(Extracted page text data)
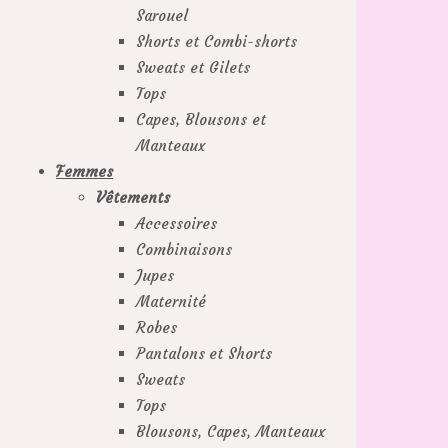
Sarouel
Shorts et Combi-shorts
Sweats et Gilets
Tops
Capes, Blousons et
Manteaux
Femmes
Vêtements
Accessoires
Combinaisons
Jupes
Maternité
Robes
Pantalons et Shorts
Sweats
Tops
Blousons, Capes, Manteaux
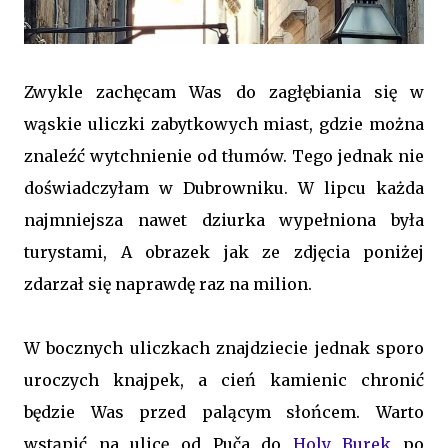
Zwykle zachęcam Was do zagłębiania się w
wąskie uliczki zabytkowych miast, gdzie można
znaleźć wytchnienie od tłumów. Tego jednak nie
doświadczyłam w Dubrowniku. W lipcu każda
najmniejsza nawet dziurka wypełniona była
turystami, A obrazek jak ze zdjęcia poniżej
zdarzał się naprawdę raz na milion.
W bocznych uliczkach znajdziecie jednak sporo
uroczych knajpek, a cień kamienic chronić
będzie Was przed palącym słońcem. Warto
wstąpić na ulicę od Puča do
Holy Burek
po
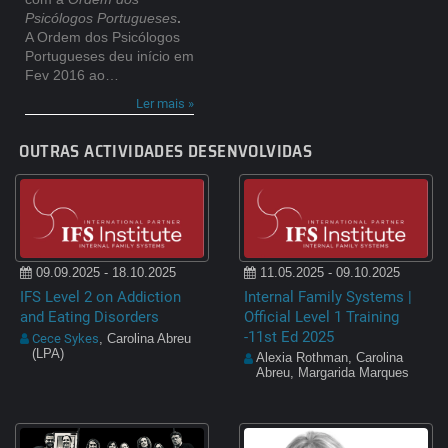
Psicólogos Portugueses
.
A Ordem dos Psicólogos
Portugueses deu início em
Fev 2016 ao…
Ler mais »
OUTRAS ACTIVIDADES DESENVOLVIDAS
09.09.2025 - 18.10.2025
11.05.2025 - 09.10.2025
IFS Level 2 on Addiction
Internal Family Systems |
and Eating Disorders
Official Level 1 Training
-11st Ed 2025
Cece Sykes
, Carolina Abreu
(LPA)
Alexia Rothman, Carolina
Abreu, Margarida Marques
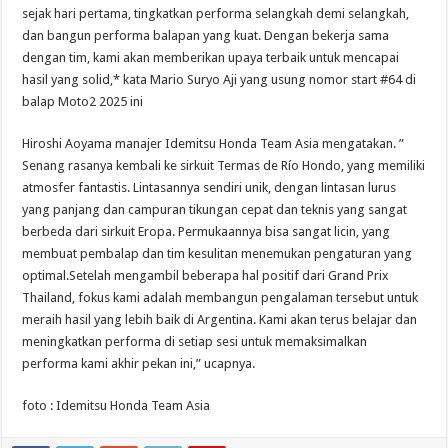
sejak hari pertama, tingkatkan performa selangkah demi selangkah,
dan bangun performa balapan yang kuat. Dengan bekerja sama
dengan tim, kami akan memberikan upaya terbaik untuk mencapai
hasil yang solid,* kata Mario Suryo Aji yang usung nomor start #64 di
balap Moto2 2025 ini
Hiroshi Aoyama manajer Idemitsu Honda Team Asia mengatakan. ”
Senang rasanya kembali ke sirkuit Termas de Río Hondo, yang memiliki
atmosfer fantastis. Lintasannya sendiri unik, dengan lintasan lurus
yang panjang dan campuran tikungan cepat dan teknis yang sangat
berbeda dari sirkuit Eropa. Permukaannya bisa sangat licin, yang
membuat pembalap dan tim kesulitan menemukan pengaturan yang
optimal.Setelah mengambil beberapa hal positif dari Grand Prix
Thailand, fokus kami adalah membangun pengalaman tersebut untuk
meraih hasil yang lebih baik di Argentina. Kami akan terus belajar dan
meningkatkan performa di setiap sesi untuk memaksimalkan
performa kami akhir pekan ini,” ucapnya.
foto : Idemitsu Honda Team Asia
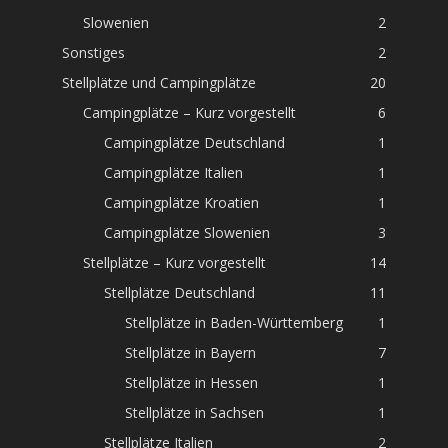
Slowenien
2
Sonstiges
2
Stellplätze und Campingplätze
20
Campingplätze – Kurz vorgestellt
6
Campingplätze Deutschland
1
Campingplätze Italien
1
Campingplätze Kroatien
1
Campingplätze Slowenien
3
Stellplätze – Kurz vorgestellt
14
Stellplätze Deutschland
11
Stellplätze in Baden-Württemberg
1
Stellplätze in Bayern
7
Stellplätze in Hessen
1
Stellplätze in Sachsen
1
Stellplätze Italien
2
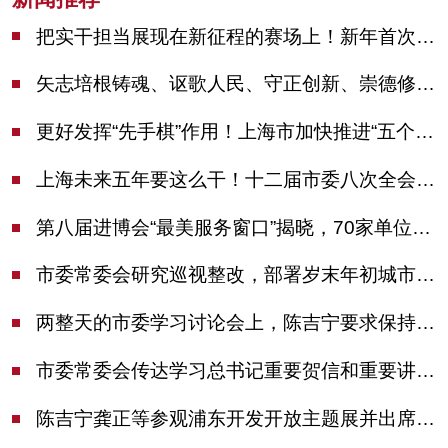
把实干担当展现在新征程的赛场上！新年首次市委季度工作会议举行，陈吉宁作工作点评
矢志培根铸魂、讴歌人民、守正创新、崇德修身！这场座谈会上，陈吉宁对全市文化战线提出期望
更好发挥“先手棋”作用！上海市加快推进“五个中心”建设领导小组会议举行
上海未来五年要这么干！十二届市委八次全会审议通过上海“十五五”规划建议
第八届进博会“最美服务窗口”揭晓，70家单位诠释“上海服务”温度
市委常委会研究巡视整改，部署岁末年初城市安全工作
两整天的市委学习讨论会上，陈吉宁要求保持战略定力始终坚定信心善于科学应对
市委常委会传达学习总书记重要贺信和重要讲话精神，研究党建引领物业治理等工作
陈吉宁龚正等参观浦东开发开放主题展并出席座谈会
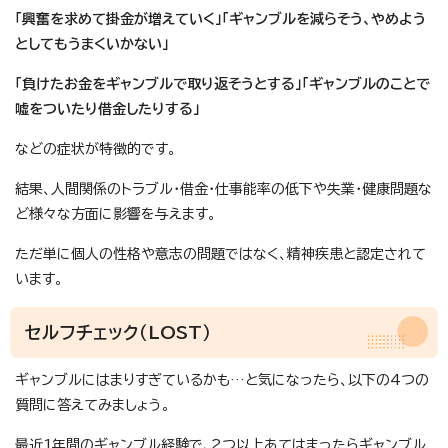
「興奮を求めて掛金が増えていく」「ギャンブルを減らそう、やめよう
としてもうまくいかない」
「負けたお金をギャンブルで取り返そうとする」「ギャンブルのことで
嘘をついたり借金したりする」
などの症状が特徴的です。
結果、人間関係のトラブル・借金・仕事能率の低下や失業・健康問題な
ど様々な方面に影響を与えます。
ただ単に個人の性格や意志の問題ではなく、精神疾患と認定されて
います。
セルフチェック（LOST）
ギャンブルにはまりすぎているかも…と気になったら、以下の4つの
質問に答えてみましょう。
最近1年間のギャンブル経験で、2つ以上あてはまったらギャンブル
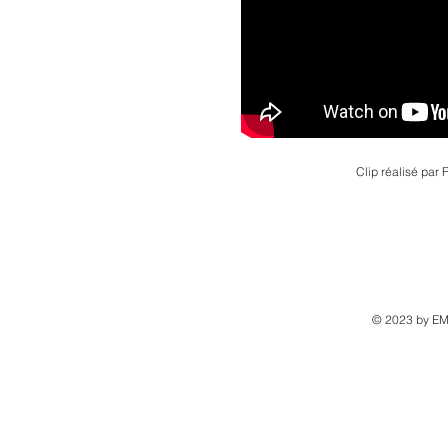
Clip réalisé par
© 2023 by EM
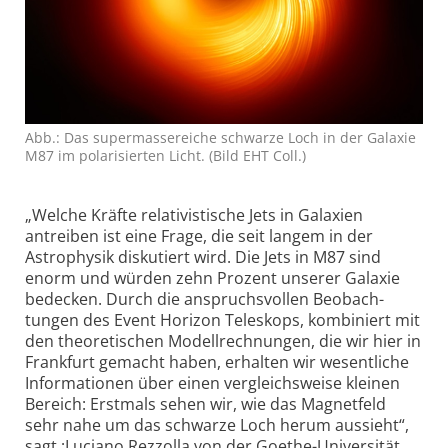
Abb.: Das supermasse­reiche schwarze Loch in der Galaxie
M87 im polarisierten Licht. (Bild EHT Coll.)
„Welche Kräfte rela­tivistische Jets in Galaxien
antreiben ist eine Frage, die seit langem in der
Astrophysik diskutiert wird. Die Jets in M87 sind
enorm und würden zehn Prozent unserer Galaxie
bedecken. Durch die anspruchs­vollen Beobach­
tungen des Event Horizon Teleskops, kombiniert mit
den theoretischen Modell­rechnungen, die wir hier in
Frankfurt gemacht haben, erhalten wir wesentliche
Informationen über einen vergleichsweise kleinen
Bereich: Erstmals sehen wir, wie das Magnetfeld
sehr nahe um das schwarze Loch herum aussieht“,
sagt ;Luciano Rezzolla von der Goethe-Universität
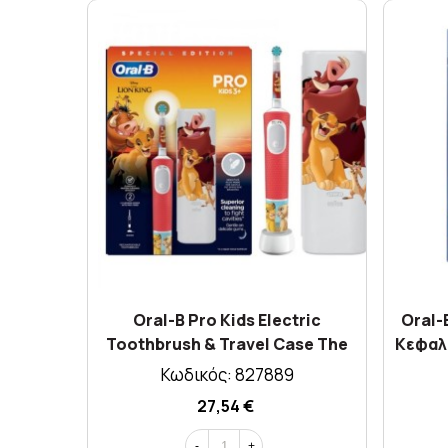
Oral-B Pro Kids Electric
Oral-
Toothbrush & Travel Case The
Κεφαλ
Lion King 3y+ X 1τμχ
Κωδικός: 827889
27,54 €
-
+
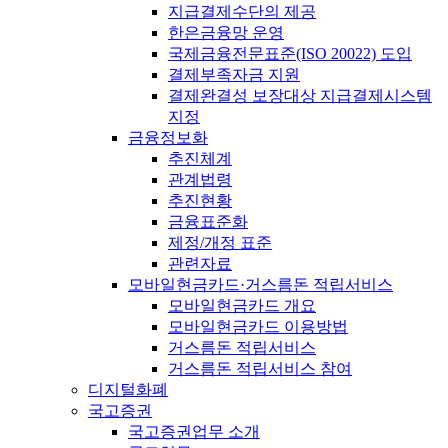
지급결제수단의 제공
한은금융망 운영
국제금융전문표준(ISO 20022) 도입
결제부족자금 지원
결제완결성 보장대상 지급결제시스템
지정
금융정보화
추진체계
관계법령
추진현황
금융표준화
제정/개정 표준
관련자료
모바일현금카드·거스름돈 적립서비스
모바일현금카드 개요
모바일현금카드 이용방법
거스름돈 적립서비스
거스름돈 적립서비스 참여
디지털화폐
국고증권
국고증권업무 소개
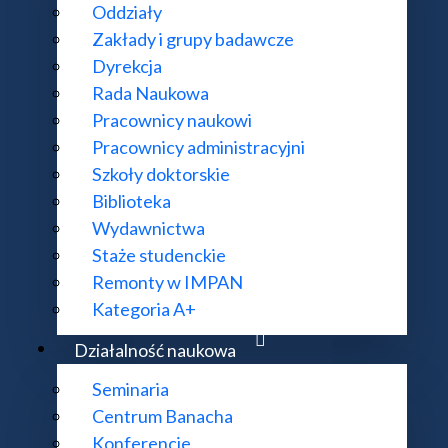
Oddziały
Zakłady i grupy badawcze
Dyrekcja
Rada Naukowa
Pracownicy naukowi
Pracownicy administracyjni
Szkoły doktorskie
Biblioteka
Wydawnictwa
Staże studenckie
Remonty w IMPAN
Kategoria A+
Działalność naukowa
Centrum Banacha
Seminaria
Centrum Banacha
Konferencje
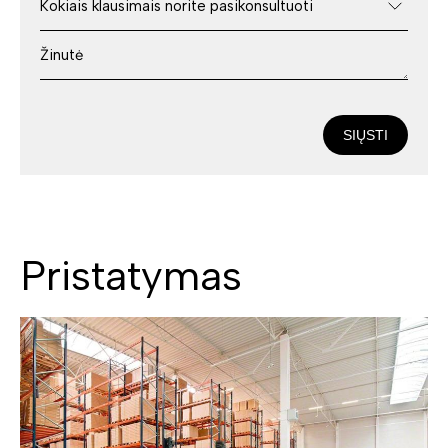
SIŲSTI
Pristatymas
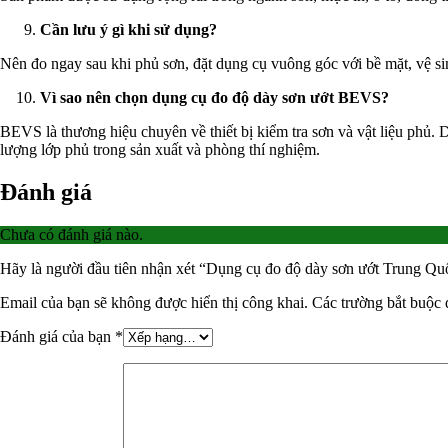
Cần lưu ý gì khi sử dụng?
Nên đo ngay sau khi phủ sơn, đặt dụng cụ vuông góc với bề mặt, vệ si
Vì sao nên chọn dụng cụ đo độ dày sơn ướt BEVS?
BEVS là thương hiệu chuyên về thiết bị kiểm tra sơn và vật liệu phủ. D
lượng lớp phủ trong sản xuất và phòng thí nghiệm.
Đánh giá
Chưa có đánh giá nào.
Hãy là người đầu tiên nhận xét “Dụng cụ đo độ dày sơn ướt Trung Q
Email của bạn sẽ không được hiển thị công khai.
Các trường bắt buộc
Đánh giá của bạn
*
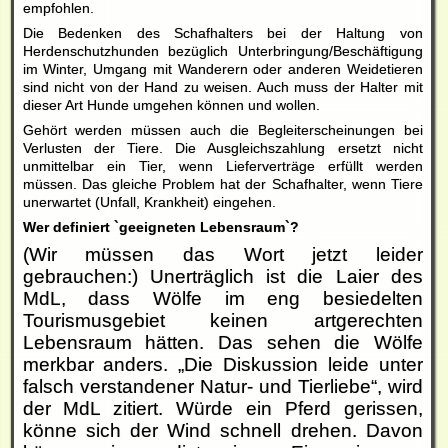
empfohlen.
Die Bedenken des Schafhalters bei der Haltung von
Herdenschutzhunden bezüglich Unterbringung/Beschäftigung
im Winter, Umgang mit Wanderern oder anderen Weidetieren
sind nicht von der Hand zu weisen. Auch muss der Halter mit
dieser Art Hunde umgehen können und wollen.
Gehört werden müssen auch die Begleiterscheinungen bei
Verlusten der Tiere. Die Ausgleichszahlung ersetzt nicht
unmittelbar ein Tier, wenn Lieferverträge erfüllt werden
müssen. Das gleiche Problem hat der Schafhalter, wenn Tiere
unerwartet (Unfall, Krankheit) eingehen.
Wer definiert `geeigneten Lebensraum`?
(Wir müssen das Wort jetzt leider
gebrauchen:) Unerträglich ist die Laier des
MdL, dass Wölfe im eng besiedelten
Tourismusgebiet keinen artgerechten
Lebensraum hätten. Das sehen die Wölfe
merkbar anders. „Die Diskussion leide unter
falsch verstandener Natur- und Tierliebe“, wird
der MdL zitiert. Würde ein Pferd gerissen,
könne sich der Wind schnell drehen. Davon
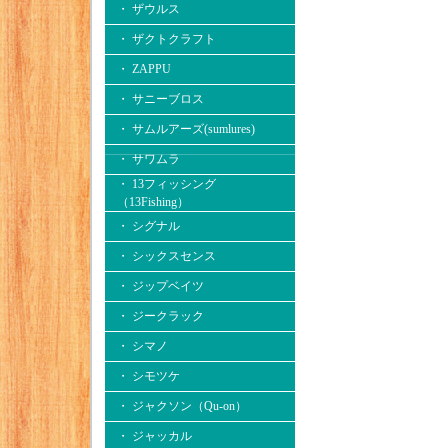
・ ザウルス
・ ザクトクラフト
・ ZAPPU
・ サニーブロス
・ サムルアーズ(sumlures)
・ サワムラ
・ 13フィッシング
（13Fishing）
・ シグナル
・ シックスセンス
・ ジップベイツ
・ ジークラック
・ シマノ
・ シモツケ
・ ジャクソン（Qu-on）
・ ジャッカル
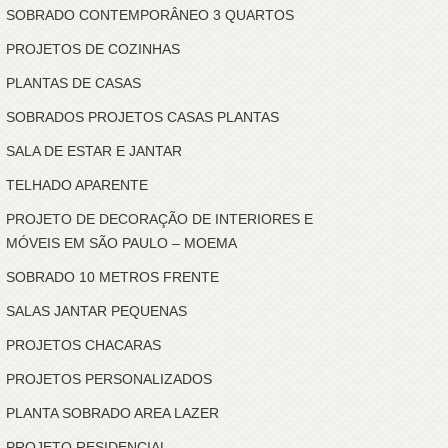
SOBRADO CONTEMPORÂNEO 3 QUARTOS
PROJETOS DE COZINHAS
PLANTAS DE CASAS
SOBRADOS PROJETOS CASAS PLANTAS
SALA DE ESTAR E JANTAR
TELHADO APARENTE
PROJETO DE DECORAÇÃO DE INTERIORES E
MÓVEIS EM SÃO PAULO – MOEMA
SOBRADO 10 METROS FRENTE
SALAS JANTAR PEQUENAS
PROJETOS CHACARAS
PROJETOS PERSONALIZADOS
PLANTA SOBRADO AREA LAZER
PROJETO RESIDENCIAL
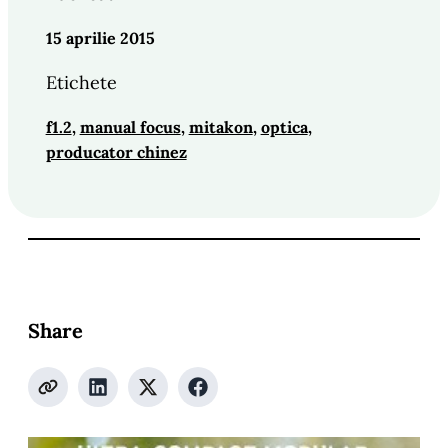
15 aprilie 2015
Etichete
f1.2
, 
manual focus
, 
mitakon
, 
optica
, 
producator chinez
Share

▸ Problem to work on:
In the entries above, which lines run from the one with "Kategoria A+" up to and including the one with "Die Bedenken des"? Write them out exactly, without the pictures.

▸ Task solution:
Kategoria A+
Działalność naukowa
Centrum Banacha
Seminaria
Centrum Banacha
Konferencje
SIŲSTI
Pristatymas
Cần lưu ý gì khi sử dụng?
Nên đo ngay sau khi phủ sơn, đặt dụng cụ vuông góc với bề mặt, vệ si
Vì sao nên chọn dụng cụ đo độ dày sơn ướt BEVS?
BEVS là thương hiệu chuyên về thiết bị kiểm tra sơn và vật liệu phủ. D
lượng lớp phủ trong sản xuất và phòng thí nghiệm.
Đánh giá
Chưa có đánh giá nào.
Hãy là người đầu tiên nhận xét “Dụng cụ đo độ dày sơn ướt Trung Q
Email của bạn sẽ không được hiển thị công khai.
Các trường bắt buộc
Đánh giá của bạn
*
empfohlen.
Die Bedenken des Schafhalters bei der Haltung von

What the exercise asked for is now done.